(originally posted Dec 2009)
As programmers it is our privilege to create what cannot be realized in the real world. But right now our language of development (our pattern language) is dominated by metaphors that move from real to virtual. The website has visitors, I click on a link, I put the file in the folder. Is it possible that this metaphor flow will ever reverse?
Could virtual space become the source of metaphors useful for describing the real world?
Arguably this change has happened for some. Many who leave the web after an extended visit notice the lingering effect. Like a cruise passenger who feels their sea legs a week after the voyage ends (real world!), the techno-adept longs for straightforward status indicators above their family member’s heads.
The weakness of a real-to-virtual focus are easy to pick out; files that can only be in one folder at a time are limited by a metaphor, not a technical difficulty. The weakness of a shift to virtual-to-real as the primary metaphor flow are less clear. It doesn’t seem likely the weakness will based on limits.
The primary goal of the tool making practice of programming is extending and expanding our abilities as humans. This is also at the core of the metaphoric shift. As our ability—to create, to visualize, to track, to organize, to remember—extends, so extends our reach. As our reach extends, our world expands and the material we have to draw on for the creation of new metaphors multiplies.

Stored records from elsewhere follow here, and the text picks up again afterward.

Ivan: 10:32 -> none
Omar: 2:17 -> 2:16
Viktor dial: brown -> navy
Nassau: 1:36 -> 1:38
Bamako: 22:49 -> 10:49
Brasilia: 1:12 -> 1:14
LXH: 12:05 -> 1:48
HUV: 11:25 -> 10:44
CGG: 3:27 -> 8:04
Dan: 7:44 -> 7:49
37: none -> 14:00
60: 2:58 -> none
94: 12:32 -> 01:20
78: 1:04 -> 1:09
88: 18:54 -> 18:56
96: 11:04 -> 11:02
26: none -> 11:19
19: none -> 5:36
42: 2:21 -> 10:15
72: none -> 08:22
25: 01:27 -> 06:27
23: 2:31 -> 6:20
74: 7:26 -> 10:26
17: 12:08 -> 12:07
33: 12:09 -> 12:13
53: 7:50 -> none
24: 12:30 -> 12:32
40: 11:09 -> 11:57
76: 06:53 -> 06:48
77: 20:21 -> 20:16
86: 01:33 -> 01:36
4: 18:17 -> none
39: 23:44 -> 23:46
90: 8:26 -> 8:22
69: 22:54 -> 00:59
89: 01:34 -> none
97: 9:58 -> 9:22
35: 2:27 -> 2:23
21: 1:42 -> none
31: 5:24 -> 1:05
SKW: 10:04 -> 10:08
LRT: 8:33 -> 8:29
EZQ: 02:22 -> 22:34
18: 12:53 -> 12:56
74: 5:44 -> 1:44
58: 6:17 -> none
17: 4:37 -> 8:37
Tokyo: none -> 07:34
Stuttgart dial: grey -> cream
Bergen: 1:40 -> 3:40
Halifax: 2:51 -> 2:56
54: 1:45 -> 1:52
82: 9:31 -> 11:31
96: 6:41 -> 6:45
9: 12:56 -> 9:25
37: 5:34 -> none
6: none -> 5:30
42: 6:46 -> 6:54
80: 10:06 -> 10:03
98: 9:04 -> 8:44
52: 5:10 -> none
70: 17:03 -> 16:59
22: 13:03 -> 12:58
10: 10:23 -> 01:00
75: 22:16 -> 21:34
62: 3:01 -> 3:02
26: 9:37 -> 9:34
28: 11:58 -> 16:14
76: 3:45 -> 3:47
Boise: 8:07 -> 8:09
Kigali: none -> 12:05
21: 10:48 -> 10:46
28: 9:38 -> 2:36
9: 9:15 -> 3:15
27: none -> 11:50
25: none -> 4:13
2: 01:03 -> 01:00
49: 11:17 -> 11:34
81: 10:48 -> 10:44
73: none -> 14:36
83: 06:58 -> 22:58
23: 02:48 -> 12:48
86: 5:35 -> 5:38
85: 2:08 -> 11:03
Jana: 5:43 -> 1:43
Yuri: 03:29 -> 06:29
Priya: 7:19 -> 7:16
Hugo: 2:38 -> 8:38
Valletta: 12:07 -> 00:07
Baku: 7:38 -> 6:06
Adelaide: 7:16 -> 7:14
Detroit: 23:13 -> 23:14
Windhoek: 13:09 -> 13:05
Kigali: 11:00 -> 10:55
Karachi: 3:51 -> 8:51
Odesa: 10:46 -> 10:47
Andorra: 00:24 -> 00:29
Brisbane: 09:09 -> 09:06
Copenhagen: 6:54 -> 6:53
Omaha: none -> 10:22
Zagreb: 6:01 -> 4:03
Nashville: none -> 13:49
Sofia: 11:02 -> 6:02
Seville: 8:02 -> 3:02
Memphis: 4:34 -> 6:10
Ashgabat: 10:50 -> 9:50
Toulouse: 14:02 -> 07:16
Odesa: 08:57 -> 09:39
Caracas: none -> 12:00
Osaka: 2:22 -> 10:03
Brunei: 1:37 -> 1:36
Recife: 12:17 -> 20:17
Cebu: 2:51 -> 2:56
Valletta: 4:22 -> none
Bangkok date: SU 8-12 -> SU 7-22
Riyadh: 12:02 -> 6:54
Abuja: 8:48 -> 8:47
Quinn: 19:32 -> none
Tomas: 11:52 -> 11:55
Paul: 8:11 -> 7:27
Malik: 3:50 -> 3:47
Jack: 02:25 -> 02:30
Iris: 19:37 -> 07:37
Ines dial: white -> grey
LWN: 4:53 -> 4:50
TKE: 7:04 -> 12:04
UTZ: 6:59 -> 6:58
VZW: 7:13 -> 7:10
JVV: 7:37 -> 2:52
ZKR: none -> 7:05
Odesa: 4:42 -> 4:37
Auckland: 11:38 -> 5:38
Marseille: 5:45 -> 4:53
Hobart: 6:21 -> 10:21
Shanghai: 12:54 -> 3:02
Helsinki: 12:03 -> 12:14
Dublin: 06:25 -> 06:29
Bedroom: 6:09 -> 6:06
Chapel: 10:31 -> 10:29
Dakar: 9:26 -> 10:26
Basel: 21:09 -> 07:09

The difference between this tool making craft and all others that have come before it is the extent to which this craft draws both the practitioners (creators) and the beneficiaries (users) into itself. Time spent in the virtual world is larger in many ways than time spent in the real, and this is why the shift will happen.
The benefit to software developers will grow from this trend as the metaphors we use become native to the medium in which we use them. Maybe at that point they will cease to metaphors. Our pattern language will be complete in itself.